Increase the surface area of the Tetrapi brain.

Why (Size matters not; surface area does)

The relationship between brain mass and intelligence has been a hot topic in neuroscience and biology for a long time. It derives from a correlation between brain size and body size; however, multiple studies have shown that while body size strongly affects brain size, the brains size does not strongly correlate to higher intelligence. Instead, the primary correlation appears to be brain's surface area. Further neuroscience then showed that the grey matter at the surface of the brain is responsible for thinking. Therefore, higher surface areas increases the brain's processing power.

How can I make the Tetrapus brain smaller than a human's while not sacrificing neural capacity?

Increase the Tetrapi brain's surface area to volume ratio to be greater than humans.

Answer 4

Brain size is not a direct measure of "intelligence" by whatever metric You chose to measure it, otherwise elephants would be much more intelligent than we are (not to speak about whales).
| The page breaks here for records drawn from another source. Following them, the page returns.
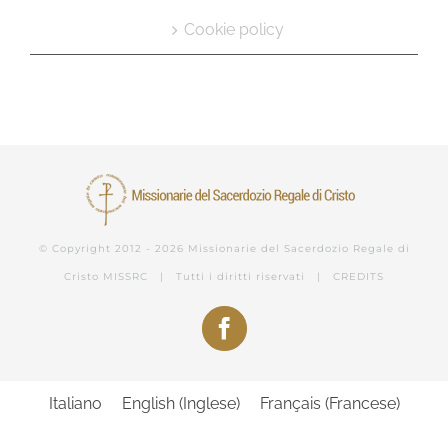
Cookie policy
© Copyright 2012 -
2026 Missionarie del Sacerdozio Regale di
Cristo
MISSRC
| Tutti i diritti riservati |
CREDITS
Facebook
Italiano
English
(
Inglese
)
Français
(
Francese
)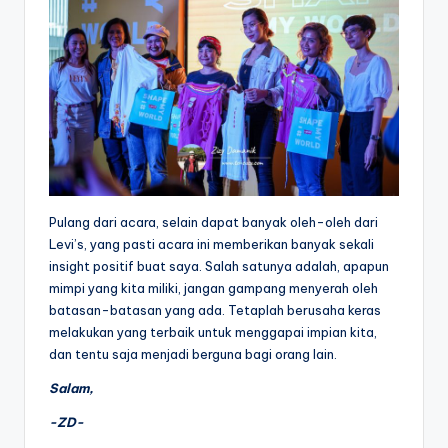
Pulang dari acara, selain dapat banyak oleh-oleh dari
Levi’s, yang pasti acara ini memberikan banyak sekali
insight positif buat saya. Salah satunya adalah, apapun
mimpi yang kita miliki, jangan gampang menyerah oleh
batasan-batasan yang ada. Tetaplah berusaha keras
melakukan yang terbaik untuk menggapai impian kita,
dan tentu saja menjadi berguna bagi orang lain.
Salam,
-ZD-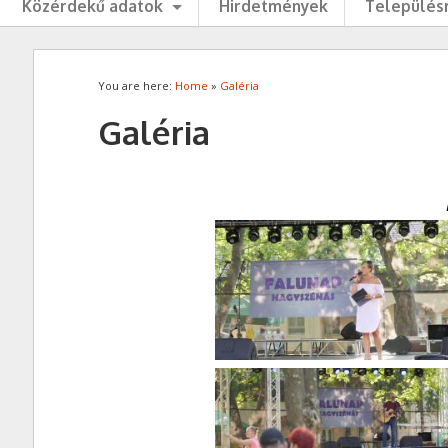
Közérdekű adatok
Hirdetmények
Településr
You are here:
Home
»
Galéria
Galéria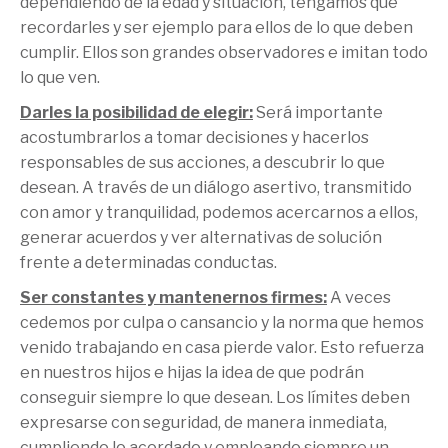
dependiendo de la edad y situación, tengamos que
recordarles y ser ejemplo para ellos de lo que deben
cumplir. Ellos son grandes observadores e imitan todo
lo que ven.
Darles la posibilidad de elegir:
Será importante
acostumbrarlos a tomar decisiones y hacerlos
responsables de sus acciones, a descubrir lo que
desean. A través de un diálogo asertivo, transmitido
con amor y tranquilidad, podemos acercarnos a ellos,
generar acuerdos y ver alternativas de solución
frente a determinadas conductas.
Ser constantes y mantenernos firmes:
A veces
cedemos por culpa o cansancio y la norma que hemos
venido trabajando en casa pierde valor. Esto refuerza
en nuestros hijos e hijas la idea de que podrán
conseguir siempre lo que desean. Los límites deben
expresarse con seguridad, de manera inmediata,
cumpliendo lo acordado y empleando siempre un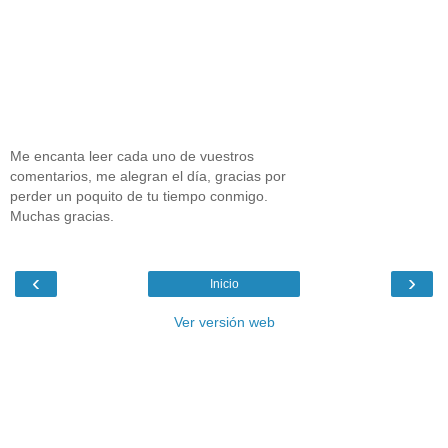
Me encanta leer cada uno de vuestros
comentarios, me alegran el día, gracias por
perder un poquito de tu tiempo conmigo.
Muchas gracias.
‹
›
Inicio
Ver versión web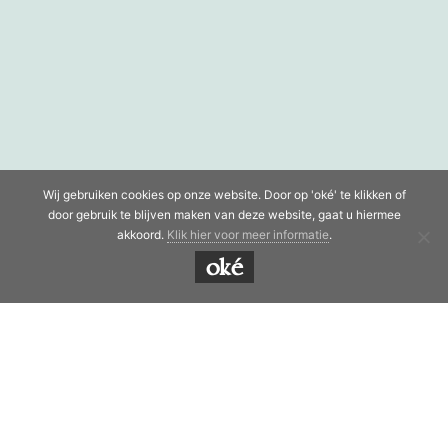
Wij gebruiken cookies op onze website. Door op 'oké' te klikken of
door gebruik te blijven maken van deze website, gaat u hiermee
akkoord.
Klik hier voor meer informatie
.
oké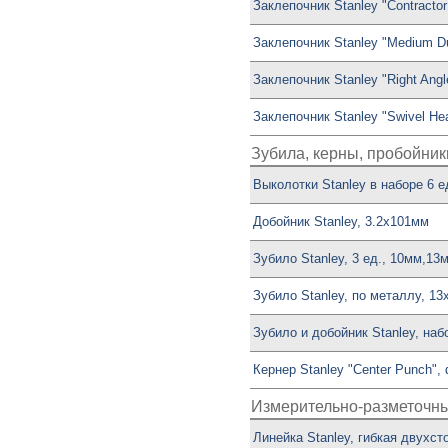
Заклепочник Stanley "Contracto
Заклепочник Stanley "Medium Du
Заклепочник Stanley "Right Ang
Заклепочник Stanley "Swivel Hea
Зубила, керны, пробойник
Выколотки Stanley в наборе 6 ед. 
Добойник Stanley, 3.2х101мм
Зубило Stanley, 3 ед., 10мм,13
Зубило Stanley, по металлу, 1
Зубило и добойник Stanley, наб
Кернер Stanley "Center Punch"
Измерительно-разметочн
Линейка Stanley, гибкая двухс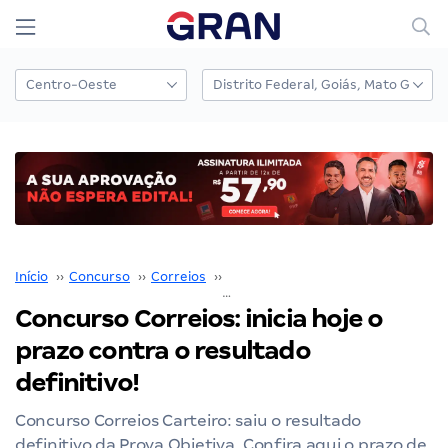
Início
››
Concurso
››
Correios
››
Concurso Correios
››
Concurso Correios: inicia hoje o
prazo contra o resultado
definitivo!
Concurso Correios Carteiro: saiu o resultado
definitivo da Prova Objetiva. Confira aqui o prazo de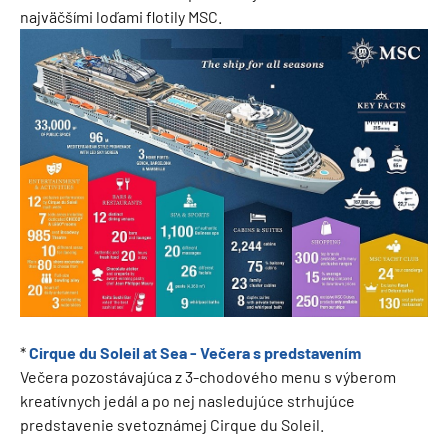
najväčšími loďami flotily MSC.
*
Cirque du Soleil at Sea - Večera s predstavením
Večera pozostávajúca z 3-chodového menu s výberom
kreatívnych jedál a po nej nasledujúce strhujúce
predstavenie svetoznámej Cirque du Soleil.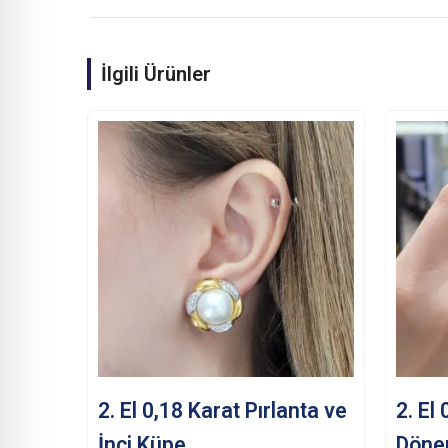
İlgili Ürünler
2. El 0,18 Karat Pırlanta ve
2. El
İnci Küpe
Döne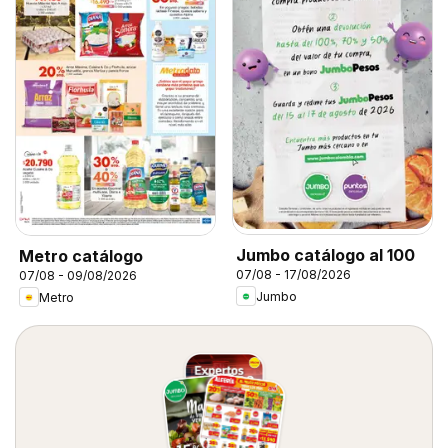
Jumbo catálogo al 100
Metro catálogo
07/08 - 17/08/2026
07/08 - 09/08/2026
Jumbo
Metro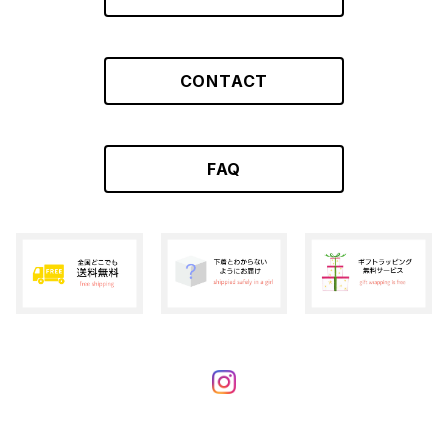
CONTACT
FAQ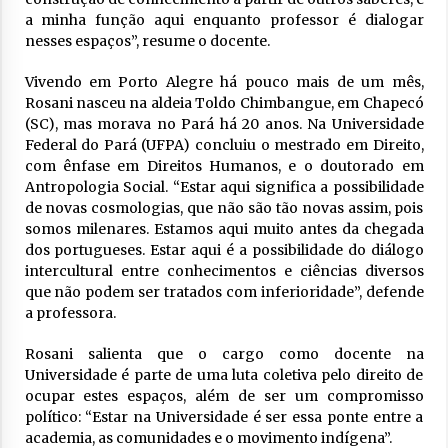
a minha função aqui enquanto professor é dialogar
nesses espaços”, resume o docente.
Vivendo em Porto Alegre há pouco mais de um mês,
Rosani nasceu na aldeia Toldo Chimbangue, em Chapecó
(SC), mas morava no Pará há 20 anos. Na Universidade
Federal do Pará (UFPA) concluiu o mestrado em Direito,
com ênfase em Direitos Humanos, e o doutorado em
Antropologia Social. “Estar aqui significa a possibilidade
de novas cosmologias, que não são tão novas assim, pois
somos milenares. Estamos aqui muito antes da chegada
dos portugueses. Estar aqui é a possibilidade do diálogo
intercultural entre conhecimentos e ciências diversos
que não podem ser tratados com inferioridade”, defende
a professora.
Rosani salienta que o cargo como docente na
Universidade é parte de uma luta coletiva pelo direito de
ocupar estes espaços, além de ser um compromisso
político: “Estar na Universidade é ser essa ponte entre a
academia, as comunidades e o movimento indígena”.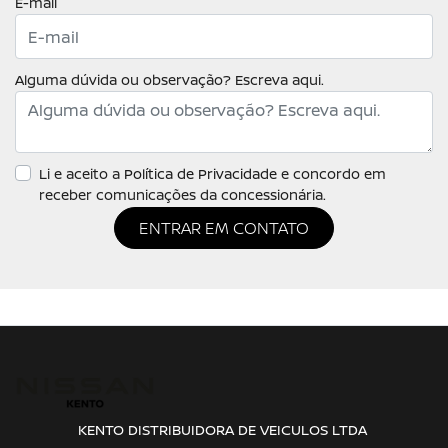
E-mail
Alguma dúvida ou observação? Escreva aqui.
Li e aceito a
Política de Privacidade
e concordo em
receber comunicações da concessionária.
ENTRAR EM CONTATO
KENTO DISTRIBUIDORA DE VEICULOS LTDA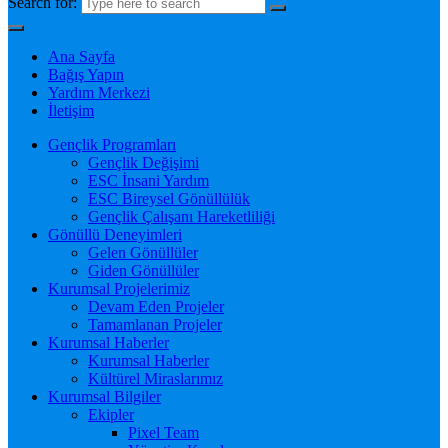
Search for:
Ana Sayfa
Bağış Yapın
Yardım Merkezi
İletişim
Gençlik Programları
Gençlik Değişimi
ESC İnsani Yardım
ESC Bireysel Gönüllülük
Gençlik Çalışanı Hareketliliği
Gönüllü Deneyimleri
Gelen Gönüllüler
Giden Gönüllüler
Kurumsal Projelerimiz
Devam Eden Projeler
Tamamlanan Projeler
Kurumsal Haberler
Kurumsal Haberler
Kültürel Miraslarımız
Kurumsal Bilgiler
Ekipler
Pixel Team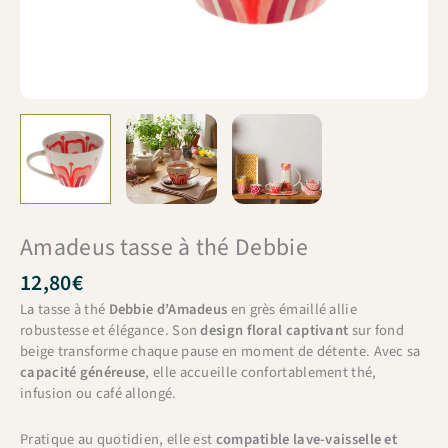
Amadeus tasse à thé Debbie
12,80
€
La tasse à thé
Debbie d’Amadeus
en grès émaillé allie
robustesse et élégance. Son
design floral captivant
sur fond
beige transforme chaque pause en moment de détente. Avec sa
capacité généreuse
, elle accueille confortablement thé,
infusion ou café allongé.
Pratique au quotidien, elle est
compatible lave-vaisselle et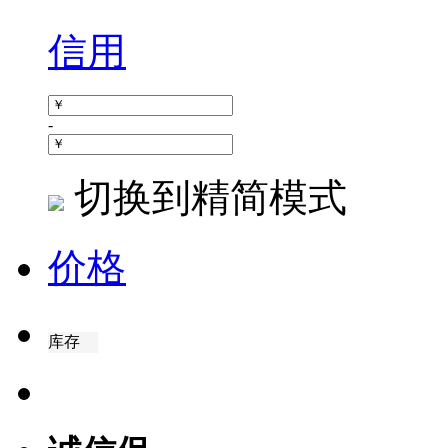
信用
-
切换到精简模式
价格
库存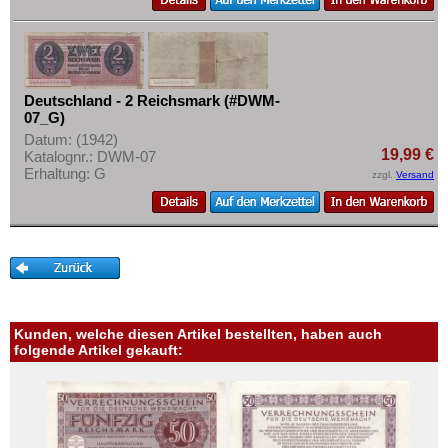
Deutschland - 2 Reichsmark (#DWM-
07_G)
Datum: (1942)
19,99 €
Katalognr.: DWM-07
Erhaltung: G
zzgl.
Versand
Kunden, welche diesen Artikel bestellten, haben auch
folgende Artikel gekauft: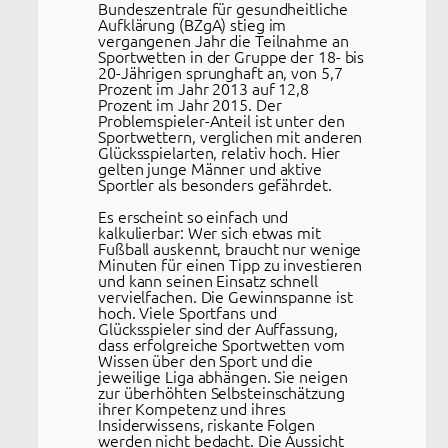
Bundeszentrale für gesundheitliche
Aufklärung (BZgA) stieg im
vergangenen Jahr die Teilnahme an
Sportwetten in der Gruppe der 18- bis
20-Jährigen sprunghaft an, von 5,7
Prozent im Jahr 2013 auf 12,8
Prozent im Jahr 2015. Der
Problemspieler-Anteil ist unter den
Sportwettern, verglichen mit anderen
Glücksspielarten, relativ hoch. Hier
gelten junge Männer und aktive
Sportler als besonders gefährdet.
Es erscheint so einfach und
kalkulierbar: Wer sich etwas mit
Fußball auskennt, braucht nur wenige
Minuten für einen Tipp zu investieren
und kann seinen Einsatz schnell
vervielfachen. Die Gewinnspanne ist
hoch. Viele Sportfans und
Glücksspieler sind der Auffassung,
dass erfolgreiche Sportwetten vom
Wissen über den Sport und die
jeweilige Liga abhängen. Sie neigen
zur überhöhten Selbsteinschätzung
ihrer Kompetenz und ihres
Insiderwissens, riskante Folgen
werden nicht bedacht. Die Aussicht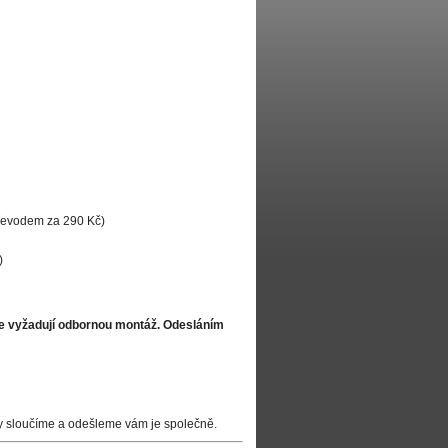
převodem za 290 Kč)
)
že vyžadují odbornou montáž. Odesláním
y sloučíme a odešleme vám je společně.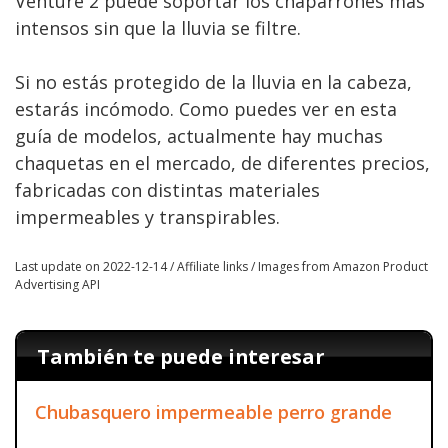
Venture 2 puede soportar los chaparrones más
intensos sin que la lluvia se filtre.
Si no estás protegido de la lluvia en la cabeza,
estarás incómodo. Como puedes ver en esta
guía de modelos, actualmente hay muchas
chaquetas en el mercado, de diferentes precios,
fabricadas con distintas materiales
impermeables y transpirables.
Last update on 2022-12-14 / Affiliate links / Images from Amazon Product
Advertising API
También te puede interesar
Chubasquero impermeable perro grande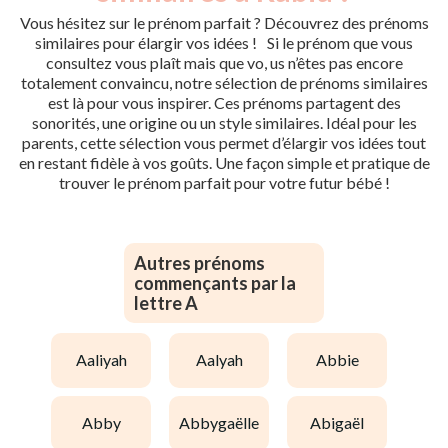
Vous hésitez sur le prénom parfait ? Découvrez des prénoms
similaires pour élargir vos idées ! Si le prénom que vous
consultez vous plaît mais que vo, us n’êtes pas encore
totalement convaincu, notre sélection de prénoms similaires
est là pour vous inspirer. Ces prénoms partagent des
sonorités, une origine ou un style similaires. Idéal pour les
parents, cette sélection vous permet d’élargir vos idées tout
en restant fidèle à vos goûts. Une façon simple et pratique de
trouver le prénom parfait pour votre futur bébé !
Autres prénoms
commençants par la
lettre A
aaliyah
aalyah
abbie
abby
abbygaëlle
abigaël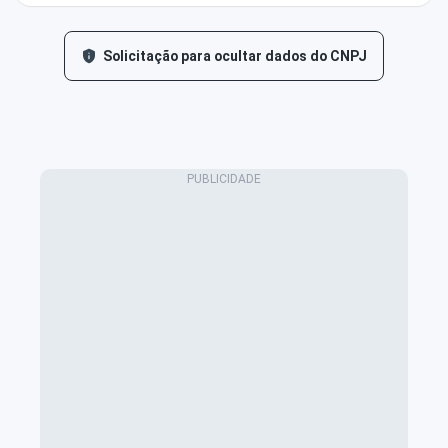
Solicitação para ocultar dados do CNPJ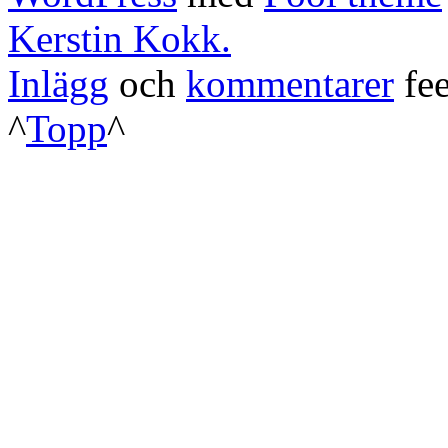
Kerstin Kokk.
Inlägg
och
kommentarer
fee
^
Topp
^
A better, though not very reliable either, criterion is "encephalization factor" which is the size of brain relative to body mass. Rationale behind this is a large part of the brain is used for "normal body maintenance" and only the "excess brain mass" is used for "special functions".

Intelligence is but one of the many functions that are "implemented" is brains; other example is dolphin and bat sonar which accounts for their "abnormally large" brains.

You can have a sentient Tetrapod "just" by reducing its (or should be "his"?) body size to match the reduced brain size (i.e.: preserve encephalization factor).